He died of natural causes at his home on the Upper East Side, his daughter Betsy told the Times. For decades, TV viewers knew his famous gravelly line-reading for the J.M. Smucker Co.: "With a name like Smucker's…it has to be good."
Mr. Adams most recent Broadway appearance was in Arthur Miller's The Man Who Had All the Luck for Roundabout Theatre Company in 2002. His first Broadway role was in 1957's A Shadow of My Enemy.
In a stage career that included regional and Off-Broadway work he also appeared in Signature Theatre's The Last of the Thorntons by Horton Foote, Circle Repertory Theatre's The Rose Quartet, Manhattan Theatre Club's The Day Room and Lincoln Center Theatre's Danger: Memory! and The Shortchanged Review.

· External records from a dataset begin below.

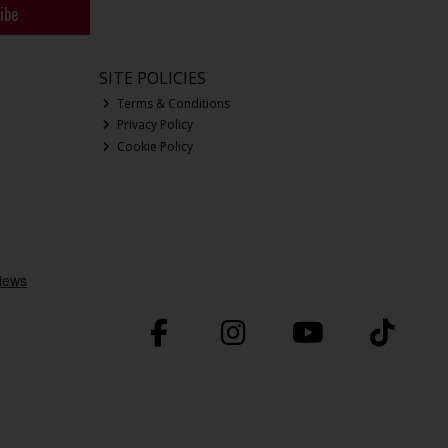
ibe
SITE POLICIES
Terms & Conditions
Privacy Policy
Cookie Policy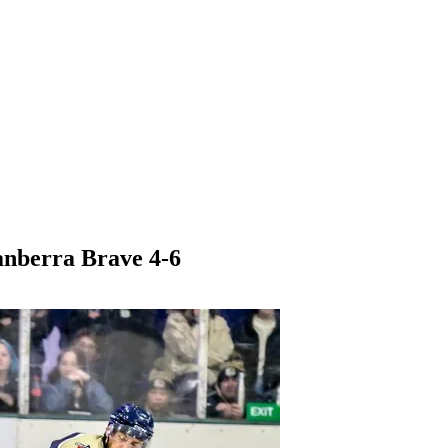
anberra Brave 4-6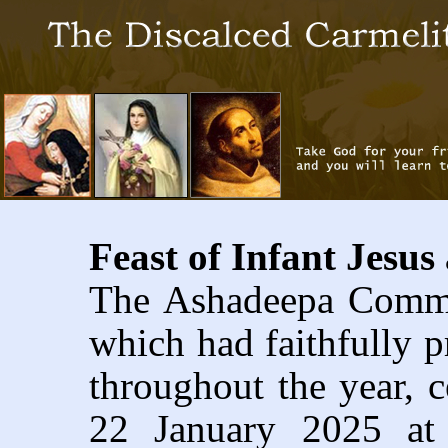
Feast of Infant Jesu
The Ashadeepa Commun
which had faithfully 
throughout the year, c
22 January 2025 at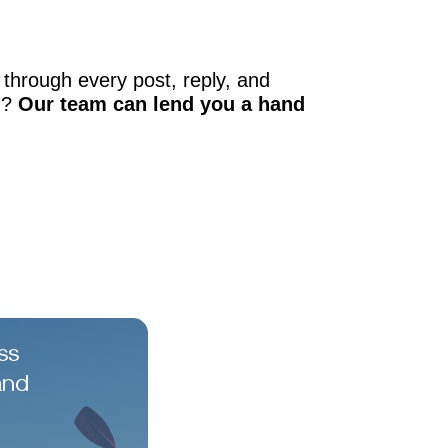
through every post, reply, and
d?
Our team can lend you a hand
ss
and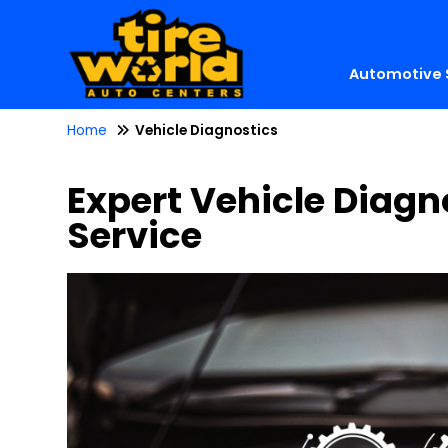
Automotive 
Home
Vehicle Diagnostics
Expert Vehicle Diagn
Service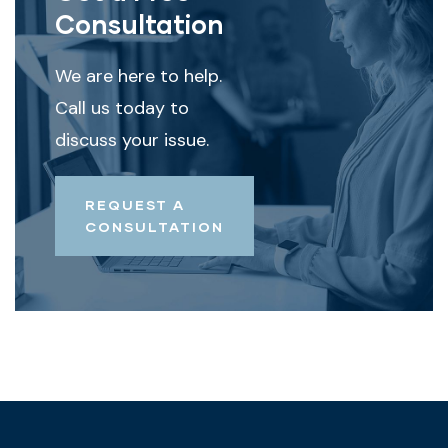
Consultation
We are here to help.
Call us today to
discuss your issue.
REQUEST A
CONSULTATION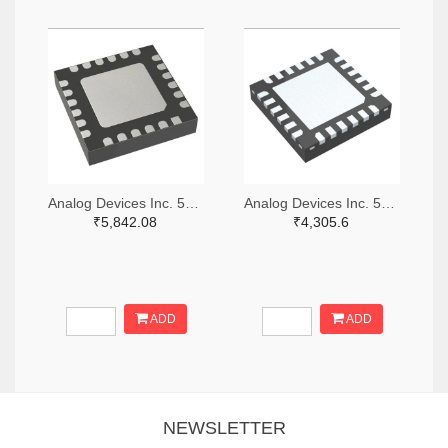
Analog Devices Inc. 505-HMC521ALC4-ND
Analog Devices Inc. 505-HMC966LP4E-ND
₹5,842.08
₹4,305.6
ADD
ADD
NEWSLETTER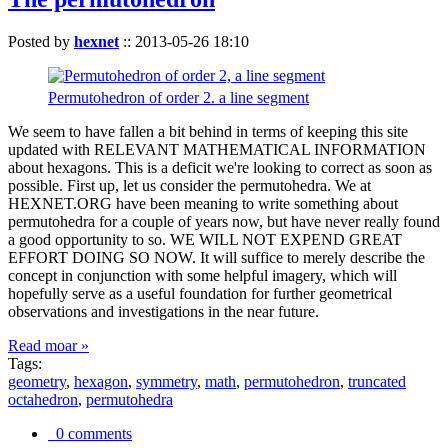
Posted by
hexnet
::
2013-05-26 18:10
Permutohedron of order 2. a line segment
We seem to have fallen a bit behind in terms of keeping this site
updated with RELEVANT MATHEMATICAL INFORMATION
about hexagons. This is a deficit we're looking to correct as soon as
possible. First up, let us consider the permutohedra. We at
HEXNET.ORG have been meaning to write something about
permutohedra for a couple of years now, but have never really found
a good opportunity to so. WE WILL NOT EXPEND GREAT
EFFORT DOING SO NOW. It will suffice to merely describe the
concept in conjunction with some helpful imagery, which will
hopefully serve as a useful foundation for further geometrical
observations and investigations in the near future.
Read moar »
Tags:
geometry
,
hexagon
,
symmetry
,
math
,
permutohedron
,
truncated
octahedron
,
permutohedra
0 comments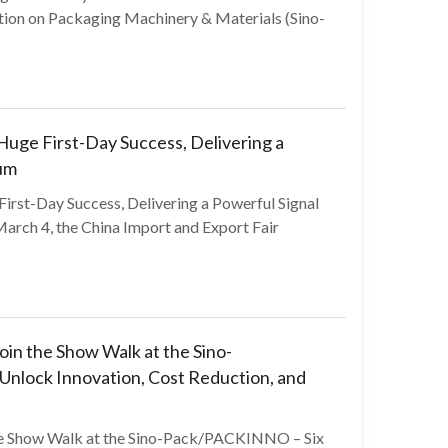
tion on Packaging Machinery & Materials (Sino-
ge First-Day Success, Delivering a
um
st-Day Success, Delivering a Powerful Signal
rch 4, the China Import and Export Fair
in the Show Walk at the Sino-
nlock Innovation, Cost Reduction, and
he Show Walk at the Sino-Pack/PACKINNO – Six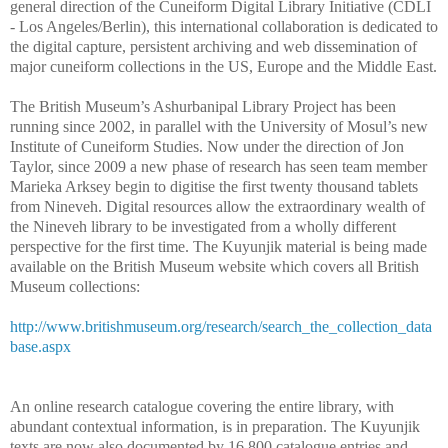
general direction of the Cuneiform Digital Library Initiative (CDLI
- Los Angeles/Berlin), this international collaboration is dedicated to
the digital capture, persistent archiving and web dissemination of
major cuneiform collections in the US, Europe and the Middle East.
The British Museum’s Ashurbanipal Library Project has been
running since 2002, in parallel with the University of Mosul’s new
Institute of Cuneiform Studies. Now under the direction of Jon
Taylor, since 2009 a new phase of research has seen team member
Marieka Arksey begin to digitise the first twenty thousand tablets
from Nineveh. Digital resources allow the extraordinary wealth of
the Nineveh library to be investigated from a wholly different
perspective for the first time. The Kuyunjik material is being made
available on the British Museum website which covers all British
Museum collections:
http://www.britishmuseum.org/research/search_the_collection_data
base.aspx
An online research catalogue covering the entire library, with
abundant contextual information, is in preparation. The Kuyunjik
texts are now also documented by 16,800 catalogue entries and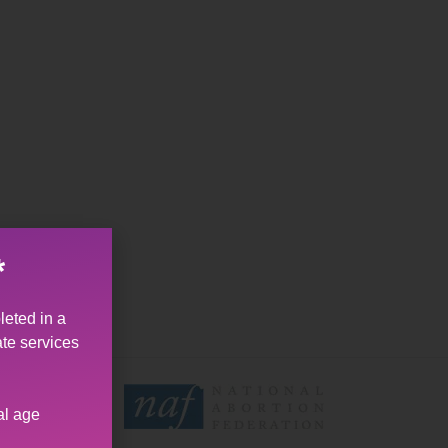
*
leted in a
ate services
al age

He is remembered as the thoughtful and experienced Ben Bradley-like managing editor Charlie Hume on "Lou Grant." (A generation of journalism students viewed Hume as a sort of mentor, a fictional standard to reach for.) For his work on the newspaper drama, Mr. Adams was nominated for three Emmy Awards.
Mr. Adams' other Broadway credits include Checking Out, The Sign in Sidney Brustein's Window, The Trial of the Catonsville Nine and Tall Story.
The actor was known for his grandfatherly presence in recent years. In the 1940s and '50s, he had roles in radio dramas such as "Pepper Young's Family" (he was Pepper Young). His voice would be heard for decades on commercials and documentaries.
In 1989, he starred in his own TV series, "Knight & Daye," as Everett Daye, opposite Jack Warden, who played Henry Knight.
Mr. Adams, a Brookyln native, earned a master's degree from the University of Wisconsin and later taught at The Neighborhood Playhouse, the Times reported.
He is survived by his wife, Margo Fineberg, daughter Betsy and son Bill.